A Dissimulation of Birds (2017) suggested that our capacity to communicate, and more so, our ability to sing, is directly related to our intimate evolutionary relationship with the acoustic genius of birds. Our species has internalised and evolved the trills and warbles of birdsong to form language and music. A Dissimulation of Birds pays homage to the virtuosity of our feathered friends and playfully manipulates sonic mimicry, human-on-bird and bird-on-human.
Installed against the trunks of two stately trees in the mature Eucalypt forests that fringe the Shoalhaven River, the work mixes the almost perverse virtuosity of the Lyre Bird, rendering construction noises and electronic games; chatty Parakeets and Myna Birds against eighteenth century musical automata; cuckoo clocks and snatches from Olivier Messian’s brilliant Le Catalogue des Oiseaux.
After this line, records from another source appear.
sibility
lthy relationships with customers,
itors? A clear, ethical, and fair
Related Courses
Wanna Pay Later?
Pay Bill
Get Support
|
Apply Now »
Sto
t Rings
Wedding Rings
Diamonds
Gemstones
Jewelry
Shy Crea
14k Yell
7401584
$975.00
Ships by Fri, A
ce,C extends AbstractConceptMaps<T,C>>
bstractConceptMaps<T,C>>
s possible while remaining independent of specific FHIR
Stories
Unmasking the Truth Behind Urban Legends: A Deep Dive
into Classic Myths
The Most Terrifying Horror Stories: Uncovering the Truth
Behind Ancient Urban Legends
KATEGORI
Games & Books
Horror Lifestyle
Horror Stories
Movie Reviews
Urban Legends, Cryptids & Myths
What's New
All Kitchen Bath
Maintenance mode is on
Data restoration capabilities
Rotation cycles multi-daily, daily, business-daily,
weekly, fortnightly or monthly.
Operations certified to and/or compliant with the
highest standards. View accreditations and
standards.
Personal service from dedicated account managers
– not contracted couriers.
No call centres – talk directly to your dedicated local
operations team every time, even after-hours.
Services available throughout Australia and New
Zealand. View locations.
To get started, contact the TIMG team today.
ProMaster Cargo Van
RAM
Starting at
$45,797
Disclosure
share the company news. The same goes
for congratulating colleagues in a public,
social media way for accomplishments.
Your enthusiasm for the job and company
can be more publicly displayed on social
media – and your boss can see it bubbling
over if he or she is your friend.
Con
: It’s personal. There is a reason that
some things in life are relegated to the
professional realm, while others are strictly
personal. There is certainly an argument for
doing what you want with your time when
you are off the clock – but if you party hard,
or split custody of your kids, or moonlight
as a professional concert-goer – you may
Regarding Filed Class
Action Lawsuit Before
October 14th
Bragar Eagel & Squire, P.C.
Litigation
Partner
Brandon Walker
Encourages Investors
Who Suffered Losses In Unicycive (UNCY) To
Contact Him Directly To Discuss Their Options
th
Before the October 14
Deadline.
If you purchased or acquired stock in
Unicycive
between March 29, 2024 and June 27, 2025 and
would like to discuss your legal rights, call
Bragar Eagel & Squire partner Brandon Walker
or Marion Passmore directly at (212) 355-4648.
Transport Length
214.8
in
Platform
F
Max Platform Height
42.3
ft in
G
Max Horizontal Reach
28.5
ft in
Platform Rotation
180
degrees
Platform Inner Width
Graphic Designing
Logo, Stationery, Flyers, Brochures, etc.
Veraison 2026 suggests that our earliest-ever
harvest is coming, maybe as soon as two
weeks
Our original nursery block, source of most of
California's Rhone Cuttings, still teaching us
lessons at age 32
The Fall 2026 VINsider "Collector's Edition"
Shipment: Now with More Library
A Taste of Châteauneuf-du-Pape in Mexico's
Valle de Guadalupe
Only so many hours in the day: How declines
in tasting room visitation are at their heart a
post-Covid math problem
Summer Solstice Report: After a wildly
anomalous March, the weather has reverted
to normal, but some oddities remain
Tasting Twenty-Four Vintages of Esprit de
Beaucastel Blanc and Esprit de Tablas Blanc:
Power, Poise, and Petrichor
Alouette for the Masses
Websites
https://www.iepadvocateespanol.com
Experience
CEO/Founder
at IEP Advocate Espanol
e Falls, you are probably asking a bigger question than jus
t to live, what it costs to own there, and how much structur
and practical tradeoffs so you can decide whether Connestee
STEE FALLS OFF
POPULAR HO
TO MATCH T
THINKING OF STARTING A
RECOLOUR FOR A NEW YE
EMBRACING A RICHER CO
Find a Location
We smile at the cleverness of birds that can mimic human voices and human sounds,
holding up to us a mirror of acoustic vanity – while ironically we forget that it was the birds that prompted our distant ancestors to sing. Indeed the lighthearted touch of the work belies the deep undercurrents of human evolutionary pre-history entwined with and engendered by the even deeper evolutionary history of birdsong – a history which we now know, originated in Australia.